Reginald Smith, the brother of the appellant, gave the prosecution a statement that he and the appellant were involved in the robbery and that the appellant shot Mark Stanton. However, at the trial Reginald denied that he and the appellant had anything to do with the robbery and shooting. Reginald's prior inconsistent statement was used to impeach him, but it could not be considered as substantive evidence against the appellant. Delaine v. State, 362 So. 2d 689 (Fla. 2d DCA 1978); Perry v. State, 356 So. 2d 342 (Fla. 1st DCA 1978).
It has long been established in Florida that when the State relies on circumstantial evidence to convict an accused the evidence must be not only consistent with the defendant's guilt, but it must be inconsistent with any reasonable hypothesis of innocence. Williams v. State, 143 So. 2d 484 (Fla. 1962); Davis v. State, 90 So. 2d 629 (Fla. 1956). The circumstantial evidence in this case points to Reginald almost as strongly as the appellant and to neither with sufficient certainty to convict.
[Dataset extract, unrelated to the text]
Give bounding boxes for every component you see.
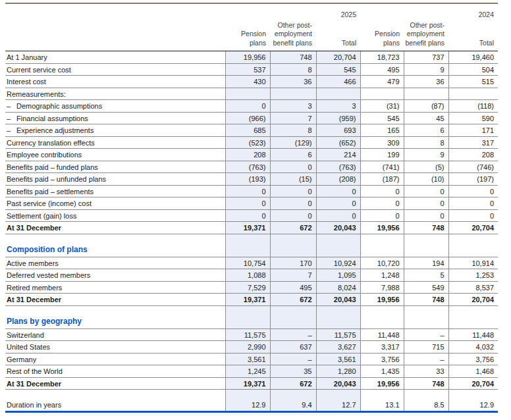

The conviction of the appellant is reversed, and this cause is remanded to the trial court with directions to discharge him. McArthur v. Nourse, 369 So. 2d 578 (Fla. 1979); Burks v. United States, 437 U.S. 1, 98 S. Ct. 2141, 57 L. Ed. 2d 1 (1978); Greene v. Massey, 437 U.S. 19, 98 S. Ct. 2151, 57 L. Ed. 2d 15 (1978).
REVERSED AND REMANDED.
DAUKSCH, C.J., and COBB, J., concur.